One cop's response to the ER doctor survey
Significant injuries do not necessarily equate to excessive force, nor do minor injuries necessarily equate to reasonable force
A published survey reporting that emergency physicians believe that law enforcement officers use excessive force keeps showing up in the literature. The research was published in 2009 in the Emergency Medicine Journal.1 The surveys were sent to 393 emergency room physicians with 315 responding. Of the responding physicians, 99.8 percent believed excessive force actually occurs and 97.8 percent replied that they had managed patients with suspected excessive use of force. The fact that the respondents believe it “actually occurs” does not necessary imply that they believe it occurs with great frequency.
The survey goes on to report that these incidents were not reported by 71.2 percent of respondents. A full 96.5 percent had no departmental policies (for an emergency room physician to report a belief of excessive force) and 93.7 percent had not received training in the management of these cases. The survey was quickly questioned by several prominent experts including Dr. Bill Lewinski. Indeed, Dr. Lewinski plainly states that the survey’s methods appear to conform to academic standards but the results are “meaningless.”2 This comment put into context wraps up the study and its worth very accurately. Several other law enforcement professionals added their opinions as to the report’s value. Not surprisingly, these opinions closely mirrored those expressed by Dr. Lewinski.3
Take the survey for what is it, and for what it is worth. It is a report based on the subjective feelings and uninformed opinions of a group of people that have little or no training in the evaluation of a use of force incident. So what is its worth? Although it is certainly interesting reading, it holds no worth either in a legal sense related to determining the reasonableness of a use of force in any particular investigation, or in exposing any trends regarding excessive force used by law enforcement.
What Were They Trying to Prove?
The spokesperson for the research group concedes certain keys points about the report:
What Were They Trying to Recommend?
In order to evaluate an officer’s use of force, the assessor must understand the totality of the facts and circumstances known to the officer at the time of the force application. These factors include, but are not limited to; (1) the severity of the crime at issue, (2) the threat of the suspect, and (3) the amount of resistance by the suspect. These factors cannot be known by merely observing the injuries and only listening to the account of the event by the patient. These factors must then be evaluated against the level of intrusion into the person’s 4th Amendment rights against unreasonable seizure (in this case, the level of the officer’s force response).
Although it is understood that there is no exact mathematical formula to apply in order to determine the reasonableness of the force application, there must be a reasonable balance between:
Only observing the injuries of a patient and then opining as to whether it is excessive or not is inappropriate. At best the evaluator only has a partial indication of one half of the balance, the officer’s force response.

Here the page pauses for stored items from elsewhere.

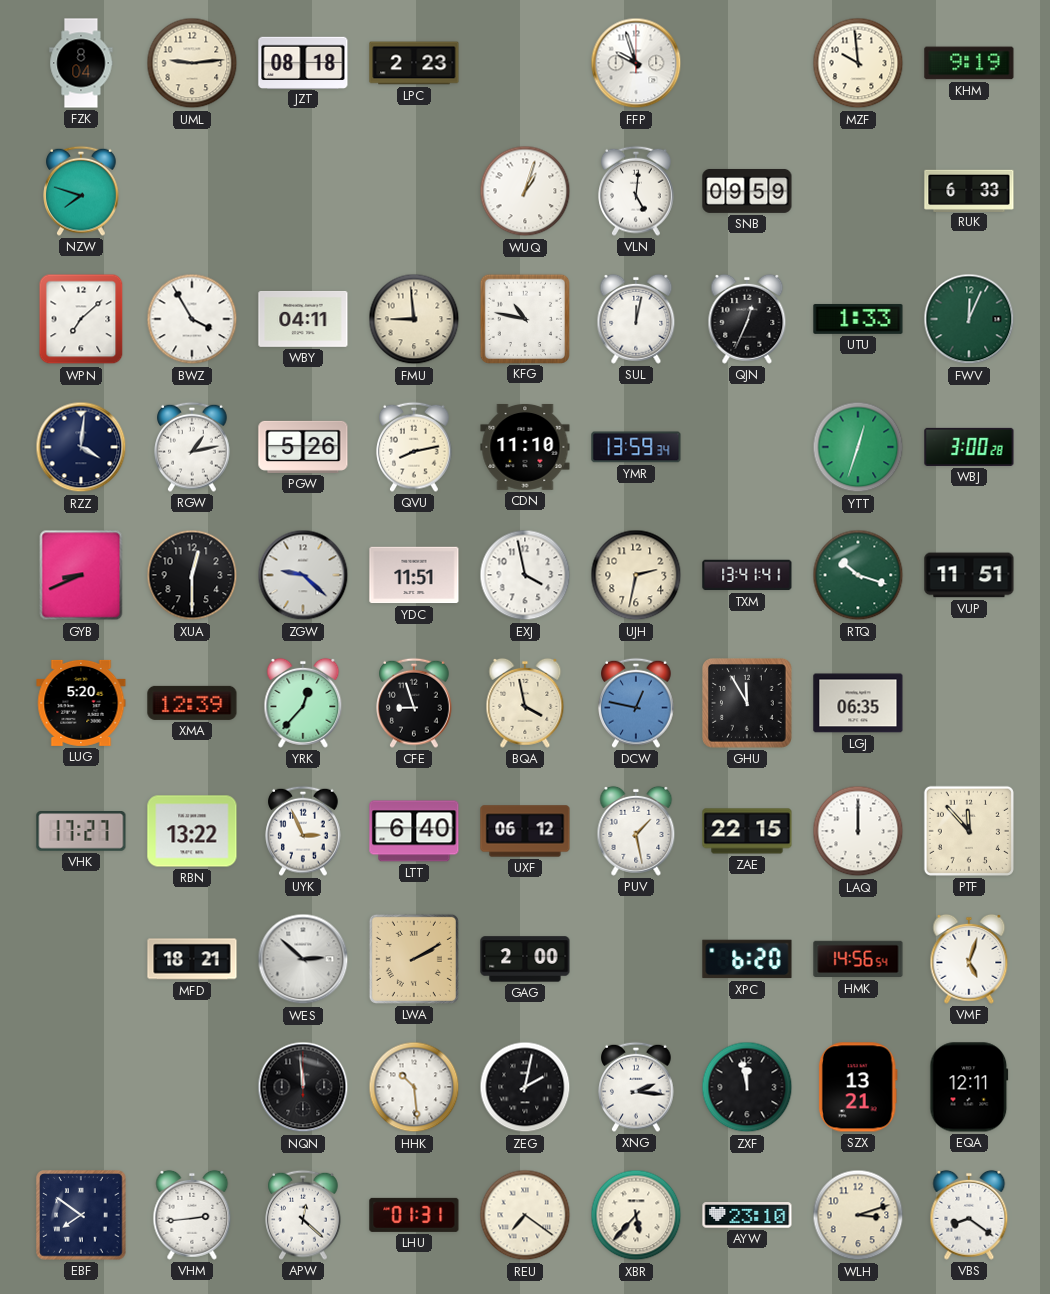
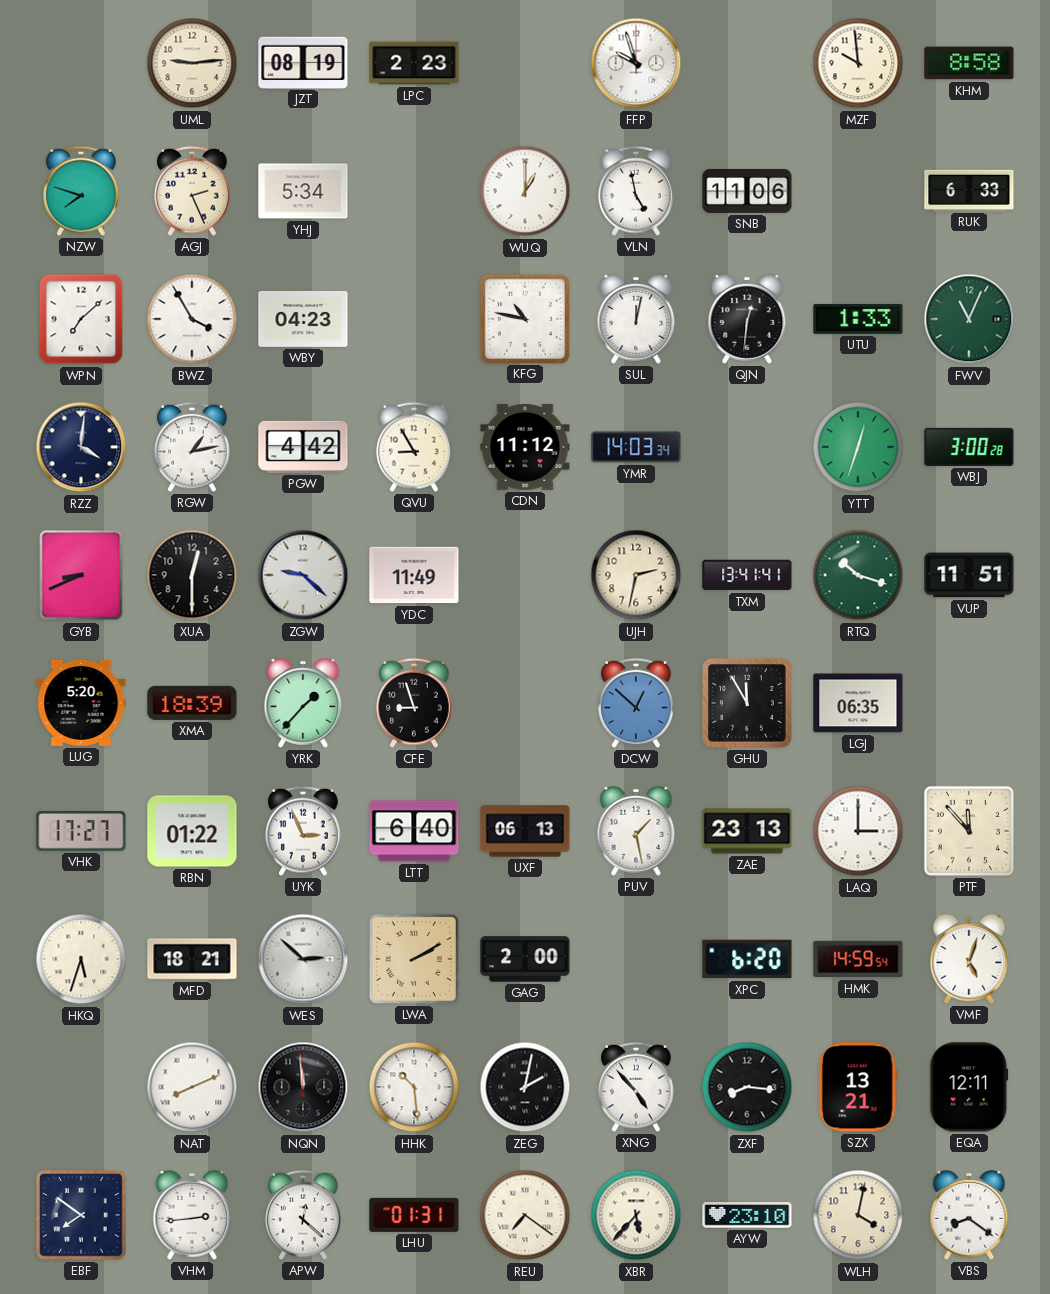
FZK: 8:04 -> none
JZT: 08:18 -> 08:19
KHM: 9:19 -> 8:58
AGJ: none -> 2:26
YHJ: none -> 5:34
WUQ: 1:03 -> 1:00
VLN: 5:01 -> 4:58
SNB: 09:59 -> 11:06
WBY: 04:11 -> 04:23
FMU: 8:59 -> none
QJN: 12:34 -> 12:31
FWV: 12:04 -> 11:04
PGW: 5:26 -> 4:42
QVU: 8:13 -> 8:55
CDN: 11:10 -> 11:12
YMR: 13:59 -> 14:03
YDC: 11:51 -> 11:49
EXJ: 3:58 -> none
XMA: 12:39 -> 18:39
YRK: 12:37 -> 1:37
BQA: 3:58 -> none
DCW: 12:47 -> 12:52
RBN: 13:22 -> 01:22
UXF: 06:12 -> 06:13
ZAE: 22:15 -> 23:13
LAQ: 12:00 -> 3:00
HKQ: none -> 5:33
HMK: 14:56 -> 14:59
NAT: none -> 8:11
XNG: 2:16 -> 4:53
ZXF: 11:58 -> 8:16
WLH: 3:12 -> 4:02
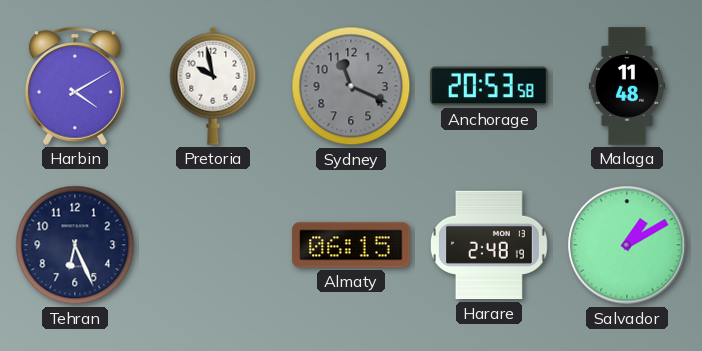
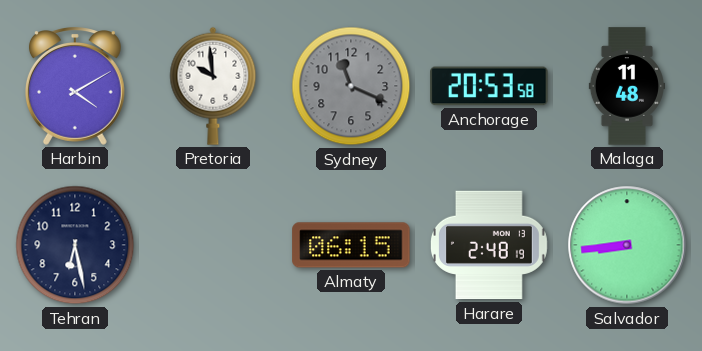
Pretoria: 9:58 -> 9:59
Tehran: 6:26 -> 6:28
Salvador: 1:10 -> 8:44
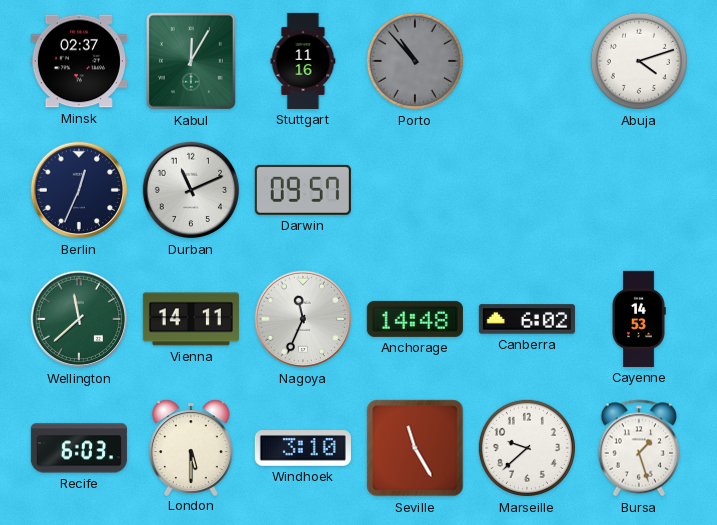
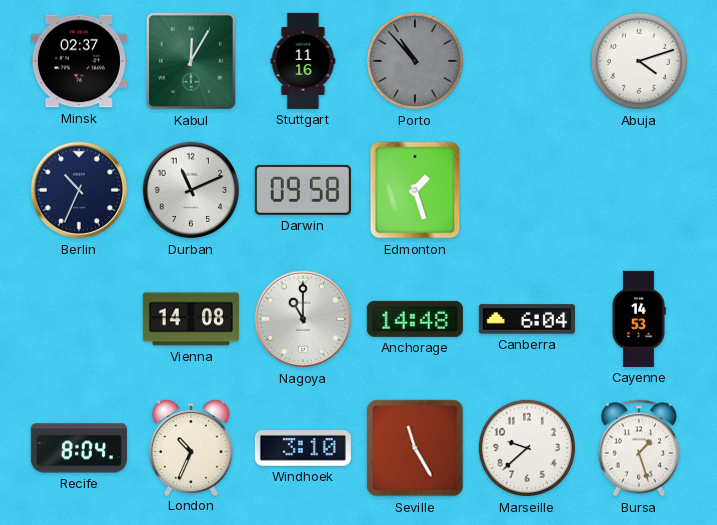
Berlin: 12:34 -> 10:34
Darwin: 09:57 -> 09:58
Edmonton: none -> 1:27
Wellington: 11:38 -> none
Vienna: 14:11 -> 14:08
Nagoya: 11:34 -> 11:00
Canberra: 6:02 -> 6:04
Recife: 6:03 -> 8:04
London: 5:30 -> 10:34
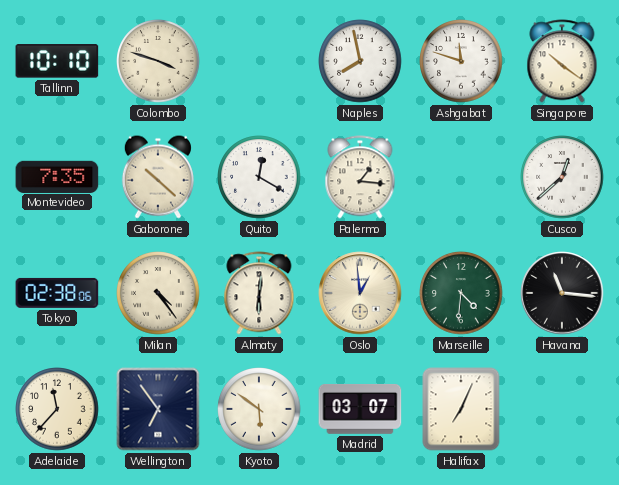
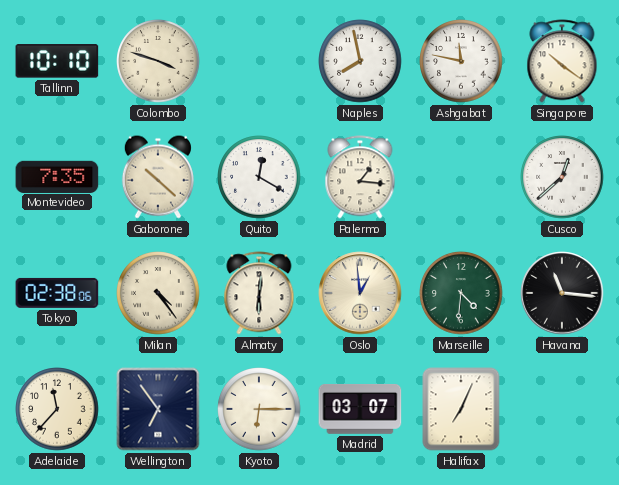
Ashgabat: 11:48 -> 11:47
Kyoto: 5:51 -> 6:15
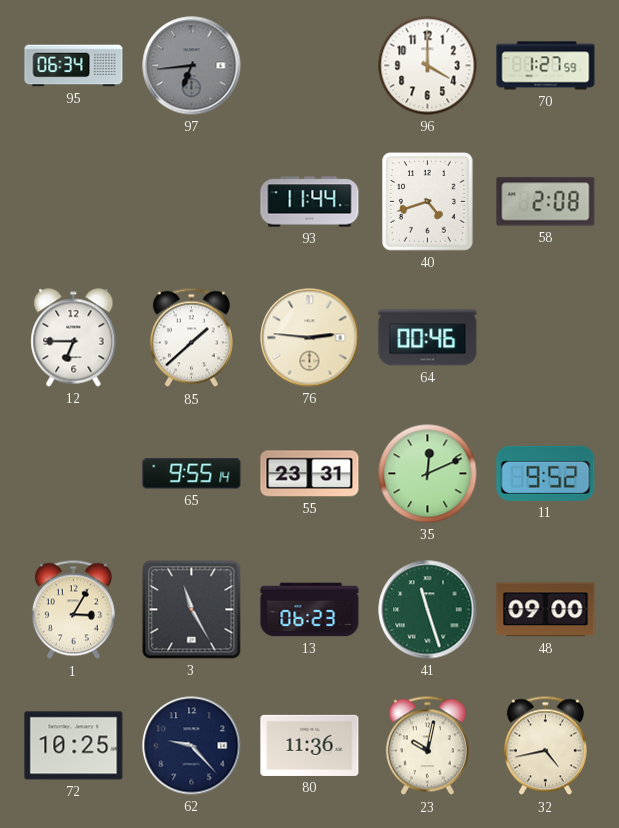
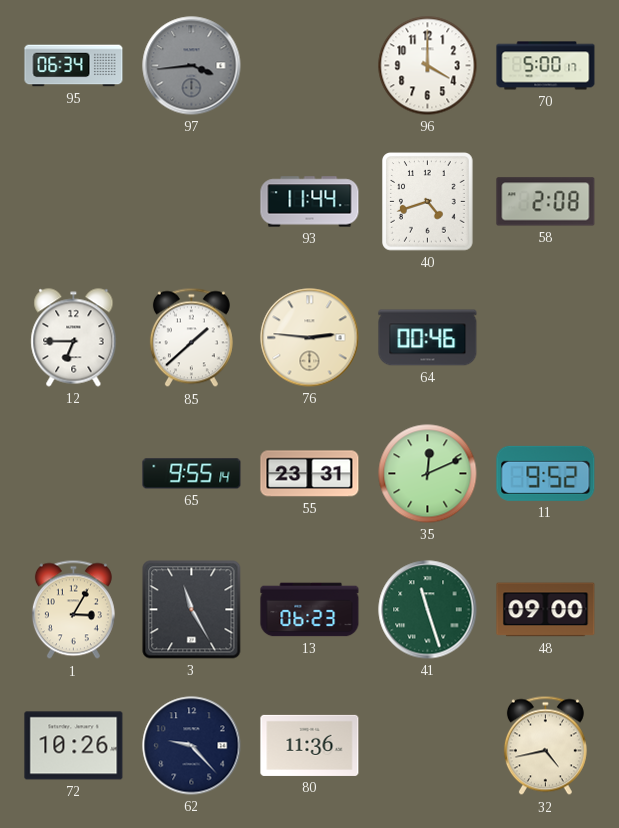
97: 6:44 -> 3:44
70: 1:27 -> 5:00
72: 10:25 -> 10:26
23: 10:02 -> none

In mathematics, consider looking at the equation of __ = 5. How can one conclude that 5 is too high or low without knowing what is on the other side of the equal sign?
How about when you hear an officer exclaim, “I clocked the car at 70 mph.” Is this an indication of excessive speed? One cannot jump to that conclusion without knowing the totality of the facts. If the vehicle was driving through a school zone during school hours with children present, of course it is excessive speed. If the vehicle was traveling on the interstate with no traffic, then most likely it is not excessive speed.
I am not trying to discourage emergency physicians from making a legitimate complaint about an officer’s excessive use of force, but I would encourage them not rush to hasty judgments based on only half (at best) of the equation. Complaints can adversely affect careers and they should not be made lightly. Many agencies have tracking systems now that report how many times an officer receives a complaint. These tracking systems have many positive aspects but if the agency head has a strict “where there is smoke, there is fire” mentality a false complaint may have long lasting implications to the falsely accused officer.
Everyone in law enforcement and in the public feels that excessive use of force is a serious concern. It should not be tolerated and requires that agencies investigate allegations of excessive force. If emergency physicians want to move forward with a protocol to report suspected excessive use of force incidents, they should include training on how to properly evaluate an officer’s force response based on complete legal guidelines and standards.
1 Huntson, H., et. al. (January 2009). Excessive use of force by police: A survey of academic emergency physicians. Emergency Medicine Journal, 26, 20-29
2 Force Science Institute. (February 2009). Excessive force study gravely flawed, says force science research center. Force Science News, 115.
3 Force Science Institute. (September 2011). In-box: Readers speak up about ER docs and suspected police abuse. Force Science News, 186.